Stefan Hertmans (born 1951 in Ghent, Belgium) is a Flemish Belgian writer. He was head of a study centre at University College Ghent and affiliated researcher of the Ghent University. He won the Ferdinand Bordewijk Prijs in 2002 for the novel Als op de eerste dag.

==Work==
Hertmans published six novels, two-story collections, six essay books and twelve collections of poetry.

- Gestolde Wolken (Frozen Clouds, 1986), won Hertmans the Multatuli-prize of the city of Amsterdam.
- His volume of poems Bezoekingen (Visitations, 1988), won the Arch-prize of the Free Word and the tri-annual Prize of the Flemish Provinces.
- The title story of De grenzen van woestijnen (Borders of deserts, 1988), was translated into English and published in The Review of contemporary Fiction (Illinois) (summer 1994); British author Rupert Thomson took the motto for his novel The book of Revelation from this story.
- In 1994 the Kaaitheater in Brussels took up Hertmans' first play, Kopnaad (Suture, 1990); it was directed by Jan Ritsema. This production was staged for the Theaterfestival 1995 and then in various cities in Flanders and Holland. Fischer Verlag Frankfurt published the German edition, which was turned into a Berlin radio play in 1997.
- To Merelbeke (1994), a novel described as an ironical "autobiographical lie" about a Flemish youth, was widely praised and nominated for the Libris prize and the ECI prize.
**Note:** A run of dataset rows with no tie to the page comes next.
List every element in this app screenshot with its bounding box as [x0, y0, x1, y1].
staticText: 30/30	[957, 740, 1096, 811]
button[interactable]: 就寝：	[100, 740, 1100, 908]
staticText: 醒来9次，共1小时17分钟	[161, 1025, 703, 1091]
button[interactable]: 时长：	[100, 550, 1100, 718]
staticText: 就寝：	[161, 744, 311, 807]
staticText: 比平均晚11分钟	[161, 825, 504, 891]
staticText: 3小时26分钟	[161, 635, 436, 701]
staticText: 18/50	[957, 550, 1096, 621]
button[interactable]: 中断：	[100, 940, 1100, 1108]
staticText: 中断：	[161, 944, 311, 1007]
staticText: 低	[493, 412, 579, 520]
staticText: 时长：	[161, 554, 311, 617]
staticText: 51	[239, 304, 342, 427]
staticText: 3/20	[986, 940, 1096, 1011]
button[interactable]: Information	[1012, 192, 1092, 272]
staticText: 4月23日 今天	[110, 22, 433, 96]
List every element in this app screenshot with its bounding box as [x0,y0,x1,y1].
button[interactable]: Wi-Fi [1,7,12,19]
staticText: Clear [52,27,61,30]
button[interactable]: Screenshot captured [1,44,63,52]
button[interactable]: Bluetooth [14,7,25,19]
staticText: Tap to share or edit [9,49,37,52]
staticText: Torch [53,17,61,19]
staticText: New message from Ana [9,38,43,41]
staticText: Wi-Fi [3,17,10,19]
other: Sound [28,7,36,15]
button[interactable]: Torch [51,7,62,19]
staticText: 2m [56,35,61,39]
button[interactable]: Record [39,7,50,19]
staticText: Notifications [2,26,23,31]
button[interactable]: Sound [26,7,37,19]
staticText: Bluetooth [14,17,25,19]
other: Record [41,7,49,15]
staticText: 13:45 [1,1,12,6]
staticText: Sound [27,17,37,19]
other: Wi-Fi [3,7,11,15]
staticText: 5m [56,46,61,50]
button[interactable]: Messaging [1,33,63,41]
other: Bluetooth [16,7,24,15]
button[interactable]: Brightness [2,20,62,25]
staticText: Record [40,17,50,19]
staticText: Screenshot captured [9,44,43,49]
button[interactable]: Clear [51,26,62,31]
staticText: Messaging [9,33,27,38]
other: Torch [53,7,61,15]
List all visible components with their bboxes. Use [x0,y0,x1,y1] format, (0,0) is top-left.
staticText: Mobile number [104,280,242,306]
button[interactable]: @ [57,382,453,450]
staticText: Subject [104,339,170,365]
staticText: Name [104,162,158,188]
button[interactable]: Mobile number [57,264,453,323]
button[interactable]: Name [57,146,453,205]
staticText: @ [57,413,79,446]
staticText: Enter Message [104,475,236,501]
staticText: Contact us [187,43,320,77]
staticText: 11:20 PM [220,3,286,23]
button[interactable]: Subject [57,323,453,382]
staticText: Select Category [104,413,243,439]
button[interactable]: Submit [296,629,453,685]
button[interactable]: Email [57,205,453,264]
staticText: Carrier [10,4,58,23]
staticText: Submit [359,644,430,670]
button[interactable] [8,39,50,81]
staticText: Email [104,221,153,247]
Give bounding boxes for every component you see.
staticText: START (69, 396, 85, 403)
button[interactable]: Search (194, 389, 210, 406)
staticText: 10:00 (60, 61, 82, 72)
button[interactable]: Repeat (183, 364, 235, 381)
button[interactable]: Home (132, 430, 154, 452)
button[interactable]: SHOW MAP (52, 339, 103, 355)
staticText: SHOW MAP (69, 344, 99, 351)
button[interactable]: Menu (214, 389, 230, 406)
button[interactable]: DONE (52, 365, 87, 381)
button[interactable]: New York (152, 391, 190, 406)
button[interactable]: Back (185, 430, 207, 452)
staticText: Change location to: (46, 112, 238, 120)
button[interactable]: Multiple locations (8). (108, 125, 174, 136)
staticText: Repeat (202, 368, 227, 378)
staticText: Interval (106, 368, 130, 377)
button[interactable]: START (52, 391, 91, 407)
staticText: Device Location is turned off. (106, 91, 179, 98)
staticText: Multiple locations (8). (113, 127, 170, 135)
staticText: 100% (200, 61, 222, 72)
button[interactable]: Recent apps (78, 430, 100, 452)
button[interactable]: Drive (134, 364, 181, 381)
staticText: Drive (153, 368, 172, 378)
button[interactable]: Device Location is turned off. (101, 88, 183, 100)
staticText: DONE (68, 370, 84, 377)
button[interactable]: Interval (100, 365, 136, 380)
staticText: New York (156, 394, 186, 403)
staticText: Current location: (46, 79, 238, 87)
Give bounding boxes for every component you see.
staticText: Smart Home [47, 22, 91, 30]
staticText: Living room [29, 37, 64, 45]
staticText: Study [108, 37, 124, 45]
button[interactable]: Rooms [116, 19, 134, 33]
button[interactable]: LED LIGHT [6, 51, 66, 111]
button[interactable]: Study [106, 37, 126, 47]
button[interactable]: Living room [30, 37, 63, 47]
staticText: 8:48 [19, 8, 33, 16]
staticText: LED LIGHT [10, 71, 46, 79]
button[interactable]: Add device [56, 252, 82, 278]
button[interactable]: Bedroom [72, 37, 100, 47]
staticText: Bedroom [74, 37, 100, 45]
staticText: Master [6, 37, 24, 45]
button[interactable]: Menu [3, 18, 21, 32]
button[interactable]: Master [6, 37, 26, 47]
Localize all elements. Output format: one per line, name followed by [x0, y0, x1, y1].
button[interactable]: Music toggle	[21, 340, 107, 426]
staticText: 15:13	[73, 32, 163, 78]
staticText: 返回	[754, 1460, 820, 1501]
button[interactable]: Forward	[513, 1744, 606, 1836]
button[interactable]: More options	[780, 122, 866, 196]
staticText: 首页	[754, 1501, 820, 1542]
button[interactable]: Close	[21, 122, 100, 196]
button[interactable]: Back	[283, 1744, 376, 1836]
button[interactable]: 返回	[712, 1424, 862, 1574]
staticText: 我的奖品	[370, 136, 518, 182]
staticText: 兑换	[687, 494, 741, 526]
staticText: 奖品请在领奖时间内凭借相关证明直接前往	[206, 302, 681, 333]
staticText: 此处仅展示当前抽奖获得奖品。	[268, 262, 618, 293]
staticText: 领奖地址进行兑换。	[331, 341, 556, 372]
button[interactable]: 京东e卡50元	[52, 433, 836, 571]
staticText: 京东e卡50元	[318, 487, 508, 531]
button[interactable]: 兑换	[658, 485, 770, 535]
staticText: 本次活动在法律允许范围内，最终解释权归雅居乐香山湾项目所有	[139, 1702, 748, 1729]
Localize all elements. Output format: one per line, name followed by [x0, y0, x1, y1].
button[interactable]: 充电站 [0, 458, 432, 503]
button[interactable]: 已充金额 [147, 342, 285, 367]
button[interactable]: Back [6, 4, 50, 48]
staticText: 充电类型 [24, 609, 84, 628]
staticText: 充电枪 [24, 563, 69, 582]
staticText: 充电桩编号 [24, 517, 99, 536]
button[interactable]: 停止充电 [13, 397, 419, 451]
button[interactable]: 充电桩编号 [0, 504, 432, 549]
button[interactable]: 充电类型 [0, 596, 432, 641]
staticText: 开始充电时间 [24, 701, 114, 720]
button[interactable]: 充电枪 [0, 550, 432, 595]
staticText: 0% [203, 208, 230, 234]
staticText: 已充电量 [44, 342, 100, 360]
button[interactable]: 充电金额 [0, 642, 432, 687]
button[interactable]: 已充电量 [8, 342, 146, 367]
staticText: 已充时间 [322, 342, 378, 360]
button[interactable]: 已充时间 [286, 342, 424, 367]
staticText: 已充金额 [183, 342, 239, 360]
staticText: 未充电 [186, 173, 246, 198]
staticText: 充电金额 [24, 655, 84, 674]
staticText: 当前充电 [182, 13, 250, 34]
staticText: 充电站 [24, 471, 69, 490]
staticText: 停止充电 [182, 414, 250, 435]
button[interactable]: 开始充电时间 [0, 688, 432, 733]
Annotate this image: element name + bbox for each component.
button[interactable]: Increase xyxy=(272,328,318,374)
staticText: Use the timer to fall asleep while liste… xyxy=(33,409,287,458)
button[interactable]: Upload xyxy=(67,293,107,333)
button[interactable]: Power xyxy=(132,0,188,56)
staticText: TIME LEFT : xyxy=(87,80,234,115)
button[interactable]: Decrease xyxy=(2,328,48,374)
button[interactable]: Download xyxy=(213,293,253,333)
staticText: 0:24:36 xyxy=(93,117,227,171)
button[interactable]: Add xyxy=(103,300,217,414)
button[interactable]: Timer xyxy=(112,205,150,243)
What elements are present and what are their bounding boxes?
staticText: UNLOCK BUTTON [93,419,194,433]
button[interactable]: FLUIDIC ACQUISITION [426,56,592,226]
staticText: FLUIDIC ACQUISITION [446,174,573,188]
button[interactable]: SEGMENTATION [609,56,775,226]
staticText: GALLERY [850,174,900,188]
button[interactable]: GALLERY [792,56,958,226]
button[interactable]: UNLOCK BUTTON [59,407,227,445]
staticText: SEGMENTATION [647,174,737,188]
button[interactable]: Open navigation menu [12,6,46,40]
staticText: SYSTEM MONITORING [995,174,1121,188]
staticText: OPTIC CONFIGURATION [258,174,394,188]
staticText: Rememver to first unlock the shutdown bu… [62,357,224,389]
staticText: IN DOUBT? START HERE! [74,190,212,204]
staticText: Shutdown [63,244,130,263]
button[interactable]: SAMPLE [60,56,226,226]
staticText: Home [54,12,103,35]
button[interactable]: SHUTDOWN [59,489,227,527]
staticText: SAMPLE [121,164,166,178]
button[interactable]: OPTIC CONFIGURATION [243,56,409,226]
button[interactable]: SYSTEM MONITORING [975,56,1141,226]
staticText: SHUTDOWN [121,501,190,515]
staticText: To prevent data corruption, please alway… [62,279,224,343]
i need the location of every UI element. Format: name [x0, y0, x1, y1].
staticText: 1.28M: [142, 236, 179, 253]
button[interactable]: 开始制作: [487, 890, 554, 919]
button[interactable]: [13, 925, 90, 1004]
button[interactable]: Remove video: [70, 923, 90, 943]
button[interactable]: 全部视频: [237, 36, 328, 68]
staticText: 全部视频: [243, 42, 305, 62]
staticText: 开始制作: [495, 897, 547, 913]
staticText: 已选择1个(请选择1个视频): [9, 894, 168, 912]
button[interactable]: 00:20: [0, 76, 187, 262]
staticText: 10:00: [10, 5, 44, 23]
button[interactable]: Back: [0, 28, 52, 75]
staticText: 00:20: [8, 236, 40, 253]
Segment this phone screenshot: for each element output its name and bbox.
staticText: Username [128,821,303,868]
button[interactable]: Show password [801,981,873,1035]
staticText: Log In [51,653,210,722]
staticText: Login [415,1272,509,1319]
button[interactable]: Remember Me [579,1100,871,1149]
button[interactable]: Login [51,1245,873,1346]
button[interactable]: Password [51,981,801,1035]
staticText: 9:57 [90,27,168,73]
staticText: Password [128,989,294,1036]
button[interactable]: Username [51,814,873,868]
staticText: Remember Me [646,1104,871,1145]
A German translation was published in 1996 (Amselbach, Kiepenheuer Verlag Leipzig).
- Muziek voor de overtocht (Music for the crossing, 1994), a volume of five long poems on Paul Hindemith, Paul Valéry, Paul Cézanne, Vaslav Nijinsky and Wallace Stevens, won the Belgian State prize for poetry 1995.
- Steden – verhalen onderweg (1998), a novel in an autobiographical key, relates Hertmans' impressions of European cities such as Dresden, Tübingen, Trieste, Bratislava, and Marseille. The book was nominated for the Generale Bank-prijs (former & later AKO). Reaktion Books, London, published a translation of this book in 2001 entitled Intercities. A French translation was published by Le Castor Astral in 2003 (Entre Ville); it won the Prix La Ville à Lire/France culture.
- Goya als Hond, a volume of poetry, was awarded the 'Maurice Gilliams Prize 2002'. One of the poems won the prize for the best poem of 1999.
- 'As on the first day' ('Als op de eerste dag') (2001), was nominated for the AKO-Prize, and was awarded the 'Ferdinand Bordewijk' Prize by the Jan Campert Foundation. This novel was published in French as Comme au premier jour by Christian Bourgois ed., Paris, in 2003.
- In 2000, Hertmans wrote a philosophical reflection on the obscene in contemporary imagination, called Het Bedenkelijke. His publishers released it as part of a series, with books by Peter Sloterdijk, Jacques Derrida, Slavoj Zizek.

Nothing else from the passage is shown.